Harry aimait la magie mais n'aimait pas sa magie. Lorsqu'il le réalisa, sa plume lui échappa, il renversa l'encrier sur le papier et les crépitements colorés furent de retour autour de ses mains.

Il resta paralysé un long moment, sa main droite était complètement recouverte d'encre noire et les particules multicolores paraissaient, elles aussi, se parer de noir. Comme si l'encre déteignait sur sa magie.

Ou était-ce sa magie qui déteignait sur son corps ?

Avec brusquerie, Jedusor lui cacha les yeux avec son bras, le tira en arrière et entreprit de lui nettoyer la main. Il était pâle et paraissait encore plus désemparé que la veille au soir.

C'est à ce moment-là que Diligitis apparut.

Le petit serpent fut sur eux en un éclair. Babillant sur sa journée, leur racontant une chasse épique où il aurait failli attraper une buse à lui seul. Mais finalement l'oiseau avait réussi à lui échapper et il avait été obligé de faire demi-tour puisqu'il s'était trop éloigné de la maison.

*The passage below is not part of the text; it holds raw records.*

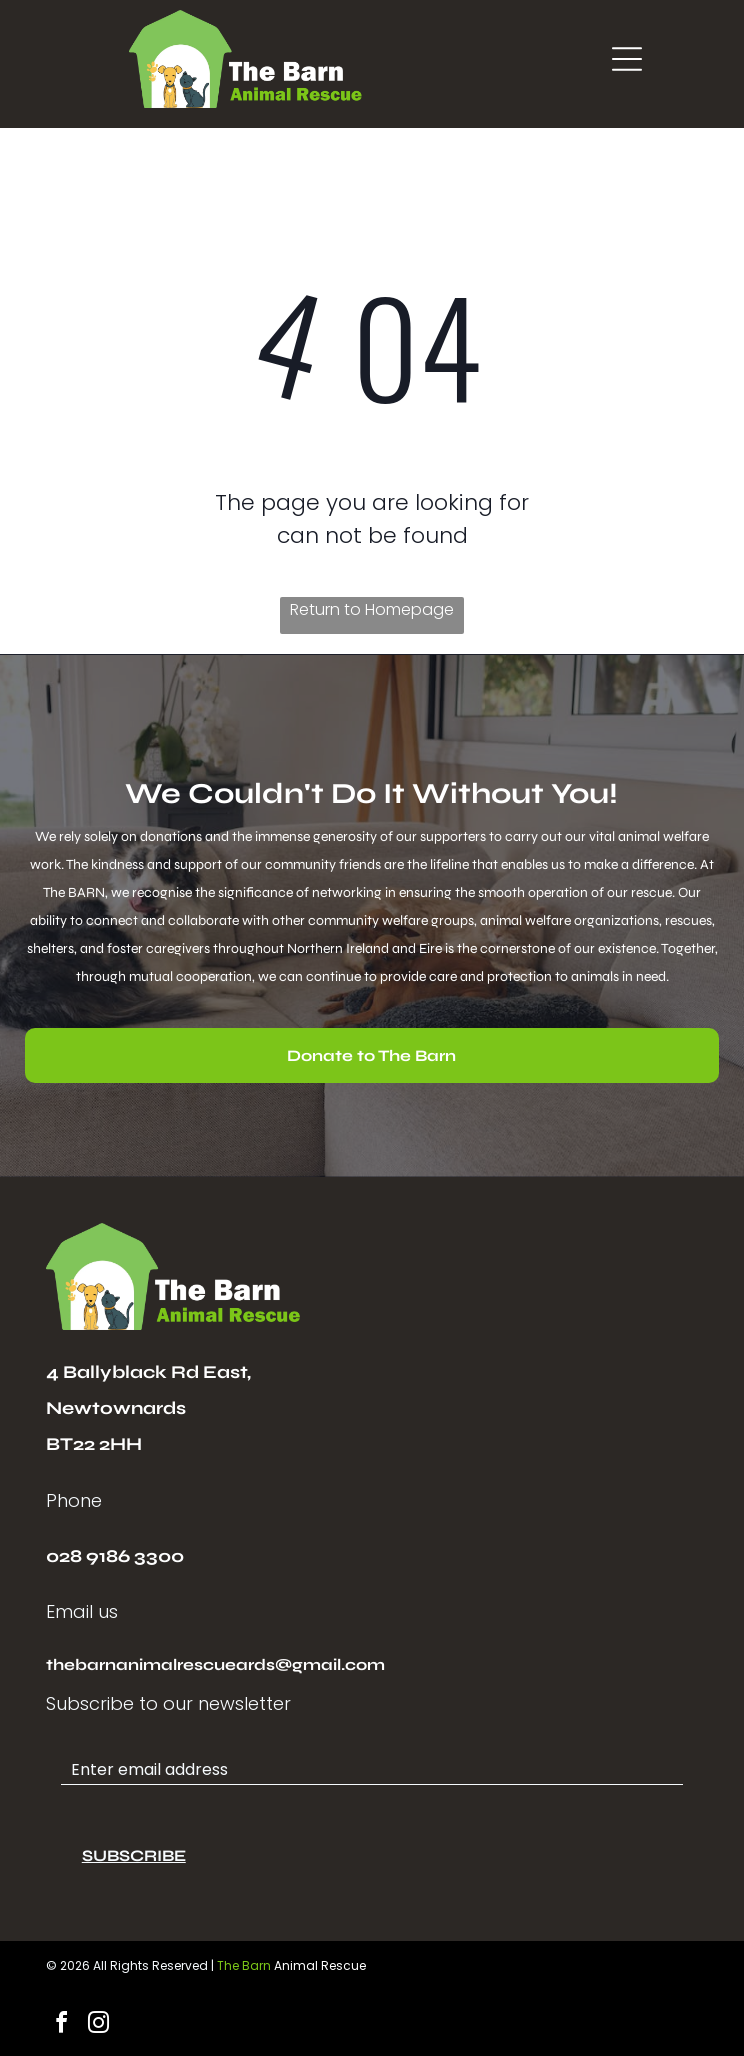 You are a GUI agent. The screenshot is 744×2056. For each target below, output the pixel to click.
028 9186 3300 (115, 1556)
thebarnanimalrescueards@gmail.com (215, 1664)
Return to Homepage (372, 609)
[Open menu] (627, 59)
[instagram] (99, 2025) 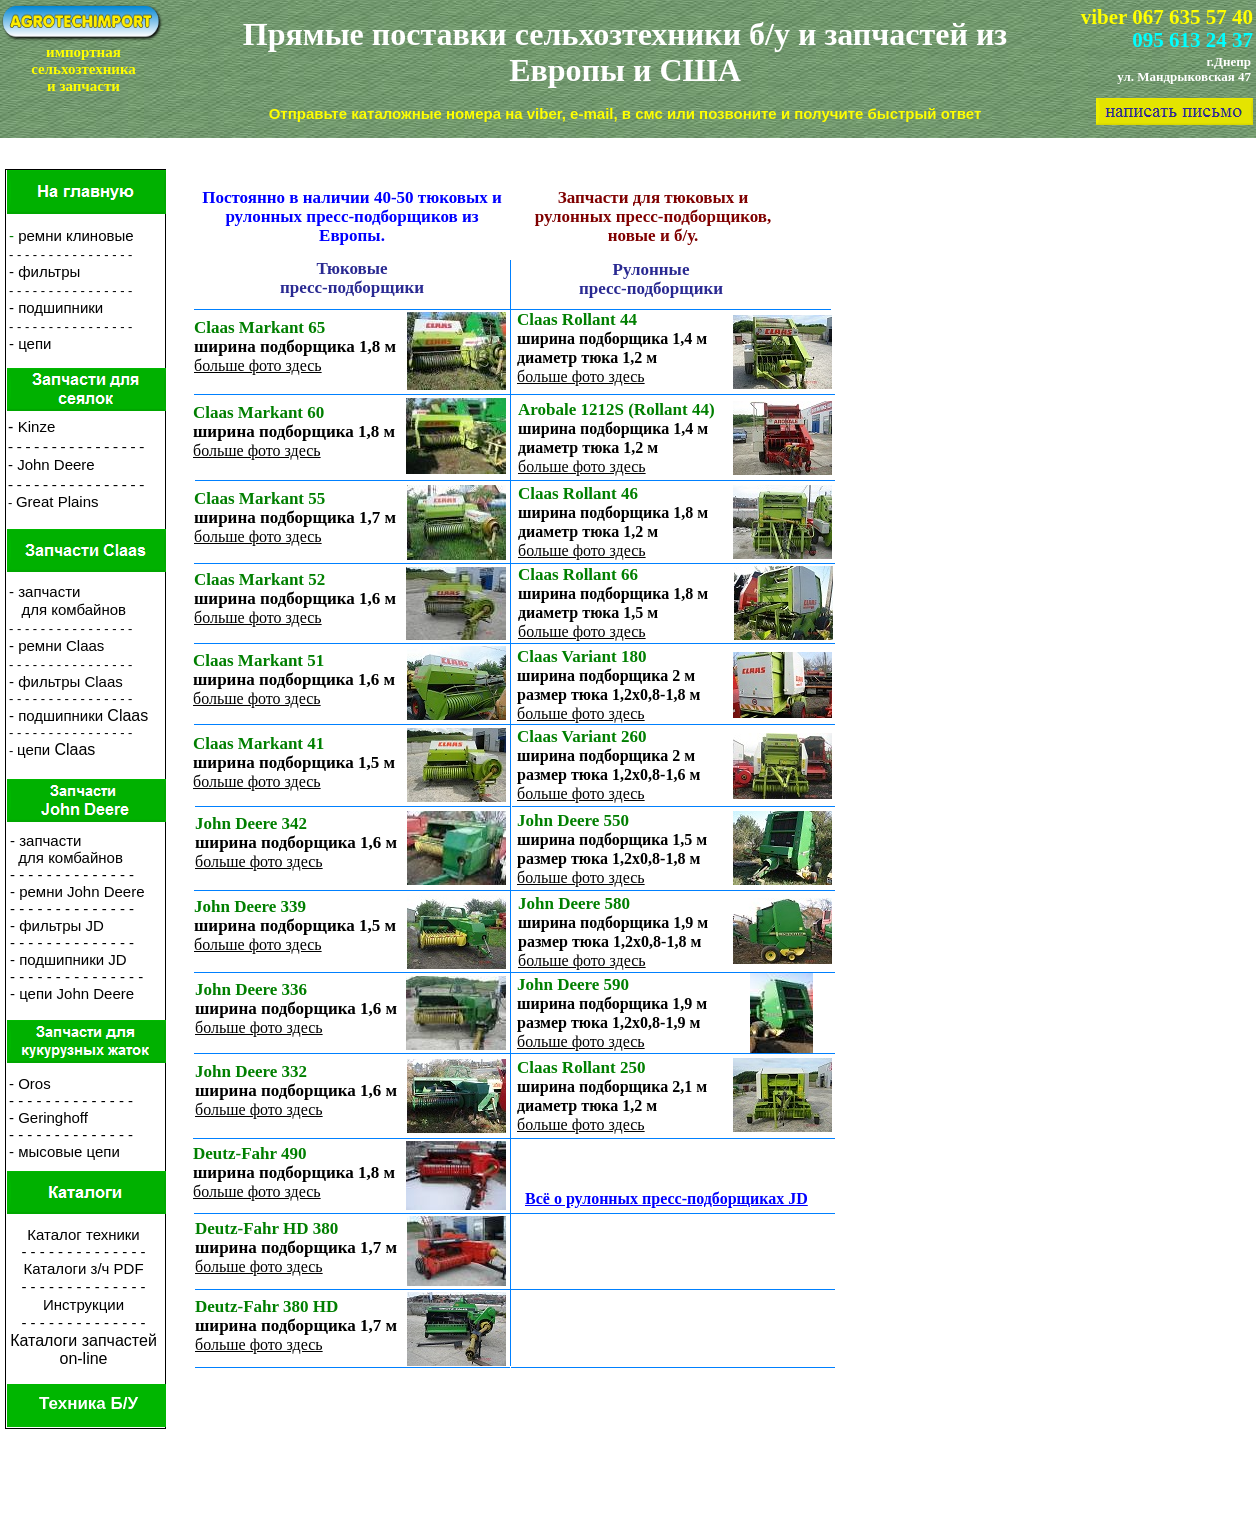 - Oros (30, 1083)
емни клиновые (80, 235)
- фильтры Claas (66, 681)
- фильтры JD (57, 925)
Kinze (37, 426)
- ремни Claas (56, 645)
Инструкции (83, 1304)
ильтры (56, 271)
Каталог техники (83, 1234)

Sans attendre de réaction de leur part, il demanda comment avait été leur propre journée. Grimpant sur les épaules de Gaunt pour frotter sa tête triangulaire toute froide contre sa joue. Affectueux et vif.

Sa présence fit fondre l'angoisse qui ne faisait que rebondir entre les cœurs d'Harry et Tom.

Harry entreprit de raconter à Diligitis leur voyage astral à Poudlard ce qui eut pour effet de provoquer une excitation sans précédent chez le jeune serpent qui passa le reste de la matinée à leur demander des détails sur Poudlard. Y avait-il des serpents là-bas ? Était-ce plus grand qu'Ilvermorny ? Y avait-il des endroits pour chasser ?

Tom lui parla de la forêt interdite et toutes les créatures qui l'habitaient et Diligitis l'écouta avec fascination. Pendant ce temps, Harry réussit à écrire sa lettre et lorsqu'il eut fini, il entendit Diligitis siffler.

§ Diligitis viendra aussi ! Aller à Poudlard ensemble ! §

Jedusor tenta de calmer l'ardeur du jeune serpent.

§ Poudlard est une école. Une école pour apprendre la magie et à la fin de l'année scolaire Harry et moi serons diplômés nous n'aurons plus besoin d'aller à école. §

Diligitis parut affreusement déçu, il déclara en tournant son attention vers Harry, persuadé que celui-ci prendrait son parti.

§ Aller à l'école avec Harry ! §

Le Gryffondor ne put s'empêcher de sourire, il précisa.

§ Je suis sûr qu'on pourra y aller même lorsqu'on aura nos diplômes. Ne serait-ce que pour passer le bonjour à Hagrid et aux autres professeurs. Poudlard restera ma maison même si je n'y suis plus étudiant. §

Diligitis se rua vers lui pour s'enrouler autour de son cou en sifflant à quel point il était content et avait hâte d'y aller. Pour voir la forêt interdite et toutes les autres choses incroyables que Tom lui avait décrites.

— Si je ne savais pas ce que je sais, je serais probablement terrifié de voir ce serpent se jeter sur vous pour siffler de manière inquiétante comme il le fait.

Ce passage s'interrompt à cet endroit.